Please notice they're cold woods.
There's actually snow on the ground and you could wander these woods for days.
Maybe you'd find a couple of half-rotted berries, maybe you'd find a dead squirrel, but it would be pretty tough going as opposed to some tropical area where everywhere you walk fruit salads are falling down into your face from the trees.
I want to talk about this and these words to explain exactly why virtue signaling is so annoying.
So virtue signaling is when you take a moral position that costs you nothing and gives you that pompous sense of moral self-congratulation while Particularly imposing burdens on others.
So people who say, welcome refugees.
Well, they're not often paying all of the taxes that are required.
Like in Germany, it takes 12 taxpayers to fund one refugee.
So everyone's saying welcome refugees who aren't themselves paying for it.
And even if they're paying for it in taxes, a lot of it is through debt and inflation and so on.
It's really annoying. So I want to explain to you why it's so annoying so that you can see it clearly for what it is.
I'm going to give you two scenarios.
Here's the first one. You're walking down the street and there's a beggar and you feel the impulse to be very generous towards that beggar.
So you walk up to the beggar and the beggar says, can you help me?
Give me five dollars.

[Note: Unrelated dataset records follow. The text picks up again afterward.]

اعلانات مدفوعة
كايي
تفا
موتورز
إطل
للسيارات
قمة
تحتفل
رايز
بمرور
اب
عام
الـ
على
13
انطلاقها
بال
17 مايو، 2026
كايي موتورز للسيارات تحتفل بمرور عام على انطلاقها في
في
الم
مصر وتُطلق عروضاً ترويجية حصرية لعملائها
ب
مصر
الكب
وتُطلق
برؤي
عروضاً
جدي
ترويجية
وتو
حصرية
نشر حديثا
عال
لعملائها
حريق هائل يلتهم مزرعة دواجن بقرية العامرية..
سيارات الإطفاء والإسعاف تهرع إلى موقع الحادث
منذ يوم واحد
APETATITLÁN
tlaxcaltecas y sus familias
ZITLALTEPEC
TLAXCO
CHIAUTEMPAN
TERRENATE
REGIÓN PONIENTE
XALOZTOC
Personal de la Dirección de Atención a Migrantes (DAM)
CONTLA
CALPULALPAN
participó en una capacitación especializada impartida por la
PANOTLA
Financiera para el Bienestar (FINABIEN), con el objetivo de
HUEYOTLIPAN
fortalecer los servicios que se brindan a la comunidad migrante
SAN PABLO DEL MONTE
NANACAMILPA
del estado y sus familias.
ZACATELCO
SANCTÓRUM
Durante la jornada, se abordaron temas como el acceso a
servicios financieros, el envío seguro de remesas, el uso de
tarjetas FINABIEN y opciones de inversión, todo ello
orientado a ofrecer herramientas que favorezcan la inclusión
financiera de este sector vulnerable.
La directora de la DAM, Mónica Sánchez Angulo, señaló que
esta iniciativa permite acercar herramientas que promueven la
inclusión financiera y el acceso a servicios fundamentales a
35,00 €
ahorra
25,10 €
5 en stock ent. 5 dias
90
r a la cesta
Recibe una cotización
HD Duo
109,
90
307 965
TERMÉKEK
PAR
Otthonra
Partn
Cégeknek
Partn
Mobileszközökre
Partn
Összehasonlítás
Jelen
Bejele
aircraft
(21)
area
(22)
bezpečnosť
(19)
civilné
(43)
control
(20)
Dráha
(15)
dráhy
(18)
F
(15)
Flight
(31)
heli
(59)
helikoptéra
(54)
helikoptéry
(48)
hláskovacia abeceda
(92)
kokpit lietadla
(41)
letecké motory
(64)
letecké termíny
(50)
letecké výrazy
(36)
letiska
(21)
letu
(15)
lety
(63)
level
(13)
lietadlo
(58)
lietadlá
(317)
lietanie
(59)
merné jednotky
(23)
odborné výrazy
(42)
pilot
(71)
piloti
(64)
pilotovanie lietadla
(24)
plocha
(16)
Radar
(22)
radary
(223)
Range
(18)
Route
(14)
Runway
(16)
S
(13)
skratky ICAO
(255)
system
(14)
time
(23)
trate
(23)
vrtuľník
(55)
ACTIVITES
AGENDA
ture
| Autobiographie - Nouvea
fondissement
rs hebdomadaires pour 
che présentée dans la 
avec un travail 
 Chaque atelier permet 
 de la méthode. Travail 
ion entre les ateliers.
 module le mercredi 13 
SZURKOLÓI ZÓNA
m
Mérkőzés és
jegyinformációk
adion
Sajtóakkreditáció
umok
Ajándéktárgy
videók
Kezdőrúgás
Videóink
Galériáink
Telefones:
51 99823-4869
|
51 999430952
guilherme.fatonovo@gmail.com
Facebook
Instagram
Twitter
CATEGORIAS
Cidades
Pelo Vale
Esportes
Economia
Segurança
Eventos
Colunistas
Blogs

I really, really need to get some lunch.
I'm hungry. And what you do is you go up to the beggar and you say you sort of waft your hands forward and you say here's some oxygen here's some air my good fellow and then you pat yourself on the back and and walk off thinking that you've done some extraordinarily positive and noble deed for the day what's the beggar going to think when you've simply wafted some air towards him well he's going to think what a pompous expletive deleted how annoying that is the air was here anyway and there's basically air is an infinite resource So you're not generous if you're providing something to someone that's already available to everyone.
And this is sort of like when you say, well, the government should spend on, say, migrants or healthcare or whatever, foreign aid.
The government should spend it.
But you don't also say, here's where the government should cut in order to spend on what it is that I want it to spend.
You just have this illusion of an infinite resource.
And being generous with an infinite resource is not being generous.
It is posturing.
You have to recognize that resources are finite if you want to be generous.
Let's look at another scenario.
Let's say you're scuba diving with your friend and your friend's regulator stops working and he sort of signals to you like, I got no air, I don't know, whatever the gesture is, I got no air, and you go over to him and you start sharing your air with him and then you rise like the bubbles to avoid the bends to get to the surface and so on.
Well, that's an example of you sharing a resource called air that is scarce rather than common.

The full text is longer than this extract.